To summarize the current situation:



1. Center off Sandy is just off the NJ coast at this time, and will be making landfall within the next 4 hours.

2. Pressure 940 mb, Wind: 90 mph gusts to 100. Wind field is now over 1000 nautical miles in size

3. Storm is now the largest tropical cyclone in pyhsical size on record for the atlantic basin.

4. Record snowfall rates are occurring on the cold side, near the front inland of sandy.

5. Large scale power outages already reported.

6. Reports of 6 feet of water in the battery already.

7. High water rescues under way along the delaware coast due to people who did not heed evacuation orders.

8. At least 30 hrs more of high winds, surge, and heavy precipitation remain, in the best case scenerio.

9. More then 70 million people in the path of this system.





Basically a summary of where we stand now. The big questions now are:

1. Exact landfall intensity, and storm surge.

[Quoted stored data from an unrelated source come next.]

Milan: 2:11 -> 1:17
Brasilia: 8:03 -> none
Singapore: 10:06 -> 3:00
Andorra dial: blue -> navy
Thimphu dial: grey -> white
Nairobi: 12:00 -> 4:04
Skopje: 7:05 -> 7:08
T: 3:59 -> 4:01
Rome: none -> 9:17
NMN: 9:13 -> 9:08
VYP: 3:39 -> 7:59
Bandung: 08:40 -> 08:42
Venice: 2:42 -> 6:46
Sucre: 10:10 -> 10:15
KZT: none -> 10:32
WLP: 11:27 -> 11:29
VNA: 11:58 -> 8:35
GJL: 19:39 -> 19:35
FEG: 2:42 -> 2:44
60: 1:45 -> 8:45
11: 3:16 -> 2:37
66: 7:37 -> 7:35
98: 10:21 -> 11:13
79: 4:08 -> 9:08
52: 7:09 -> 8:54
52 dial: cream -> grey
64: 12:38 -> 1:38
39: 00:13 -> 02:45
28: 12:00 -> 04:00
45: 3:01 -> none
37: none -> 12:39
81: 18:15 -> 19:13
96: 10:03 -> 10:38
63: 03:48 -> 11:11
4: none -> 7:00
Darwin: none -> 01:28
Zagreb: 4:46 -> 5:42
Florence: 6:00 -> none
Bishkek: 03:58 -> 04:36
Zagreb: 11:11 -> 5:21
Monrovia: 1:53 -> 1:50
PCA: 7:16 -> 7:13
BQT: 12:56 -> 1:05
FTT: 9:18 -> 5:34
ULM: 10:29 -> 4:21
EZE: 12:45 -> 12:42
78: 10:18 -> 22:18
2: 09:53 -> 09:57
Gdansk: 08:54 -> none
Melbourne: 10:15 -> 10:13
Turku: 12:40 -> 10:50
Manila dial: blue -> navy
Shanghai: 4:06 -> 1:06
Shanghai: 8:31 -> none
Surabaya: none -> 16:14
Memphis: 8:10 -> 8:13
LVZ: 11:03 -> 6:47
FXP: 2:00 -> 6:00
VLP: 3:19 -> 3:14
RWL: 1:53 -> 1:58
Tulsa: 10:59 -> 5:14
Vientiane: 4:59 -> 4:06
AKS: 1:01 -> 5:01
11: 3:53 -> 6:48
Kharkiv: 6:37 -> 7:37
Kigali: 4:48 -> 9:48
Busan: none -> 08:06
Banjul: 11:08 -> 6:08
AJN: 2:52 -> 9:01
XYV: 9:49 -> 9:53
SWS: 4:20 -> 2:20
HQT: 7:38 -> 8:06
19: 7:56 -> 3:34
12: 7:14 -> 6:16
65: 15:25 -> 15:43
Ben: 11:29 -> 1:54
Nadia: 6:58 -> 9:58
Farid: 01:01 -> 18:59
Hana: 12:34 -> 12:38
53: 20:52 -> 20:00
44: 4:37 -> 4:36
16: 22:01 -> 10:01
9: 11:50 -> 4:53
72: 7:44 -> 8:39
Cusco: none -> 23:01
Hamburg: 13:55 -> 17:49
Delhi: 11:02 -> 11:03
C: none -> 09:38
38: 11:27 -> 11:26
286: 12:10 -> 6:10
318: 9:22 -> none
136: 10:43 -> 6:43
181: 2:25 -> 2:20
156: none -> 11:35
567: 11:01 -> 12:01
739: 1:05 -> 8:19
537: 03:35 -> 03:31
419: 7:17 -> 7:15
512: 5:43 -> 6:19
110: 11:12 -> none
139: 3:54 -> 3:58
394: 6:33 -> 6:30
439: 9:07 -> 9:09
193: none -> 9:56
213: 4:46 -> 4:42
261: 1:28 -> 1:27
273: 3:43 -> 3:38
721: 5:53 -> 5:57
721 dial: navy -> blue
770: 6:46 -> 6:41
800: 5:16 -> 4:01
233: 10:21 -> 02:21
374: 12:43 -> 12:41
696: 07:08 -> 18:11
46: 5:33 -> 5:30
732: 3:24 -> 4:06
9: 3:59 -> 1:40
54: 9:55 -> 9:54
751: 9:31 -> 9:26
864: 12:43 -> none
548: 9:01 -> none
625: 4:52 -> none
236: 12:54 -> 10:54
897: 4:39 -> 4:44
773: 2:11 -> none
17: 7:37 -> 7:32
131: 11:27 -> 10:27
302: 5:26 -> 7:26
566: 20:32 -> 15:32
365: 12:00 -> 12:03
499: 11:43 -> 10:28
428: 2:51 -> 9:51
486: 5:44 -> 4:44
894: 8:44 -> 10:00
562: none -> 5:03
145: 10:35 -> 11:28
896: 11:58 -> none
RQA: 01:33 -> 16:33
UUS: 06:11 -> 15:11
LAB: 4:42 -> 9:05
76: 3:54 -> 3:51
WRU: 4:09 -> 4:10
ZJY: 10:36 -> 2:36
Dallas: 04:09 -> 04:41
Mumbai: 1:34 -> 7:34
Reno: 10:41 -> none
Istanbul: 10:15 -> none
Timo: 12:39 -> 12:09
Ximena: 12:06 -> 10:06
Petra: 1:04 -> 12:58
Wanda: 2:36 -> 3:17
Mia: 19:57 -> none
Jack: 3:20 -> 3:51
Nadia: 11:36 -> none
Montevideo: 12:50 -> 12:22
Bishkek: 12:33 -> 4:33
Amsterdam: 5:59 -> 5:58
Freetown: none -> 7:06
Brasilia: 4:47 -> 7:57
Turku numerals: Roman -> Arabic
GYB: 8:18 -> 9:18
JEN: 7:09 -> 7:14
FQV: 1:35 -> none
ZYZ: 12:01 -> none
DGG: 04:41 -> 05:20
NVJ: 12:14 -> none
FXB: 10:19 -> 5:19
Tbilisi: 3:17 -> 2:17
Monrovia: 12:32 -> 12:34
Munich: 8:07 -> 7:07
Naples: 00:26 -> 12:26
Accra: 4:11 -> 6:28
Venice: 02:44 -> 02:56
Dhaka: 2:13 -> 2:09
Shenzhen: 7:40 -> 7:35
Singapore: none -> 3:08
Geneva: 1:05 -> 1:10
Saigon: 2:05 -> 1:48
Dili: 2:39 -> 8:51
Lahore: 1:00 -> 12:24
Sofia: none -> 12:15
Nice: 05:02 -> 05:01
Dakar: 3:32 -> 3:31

2. How much inland surge are we going to see in vulnerable areas like Manhattan and NJ shore.

3. With reports of rescues occuring in Delaware, how many other people can we reasonable expect did not heed evacuation orders?

4. How long will the cyclone maintain winds in excess of 75 mph post landfall? This will influence how long it takes to restore power.





In any event, this certainly has earned the title of a historic event, and a "super storm". Bigger in size then even the king of kings, Wilma of 05...never thought I would see one grow to such an immense size.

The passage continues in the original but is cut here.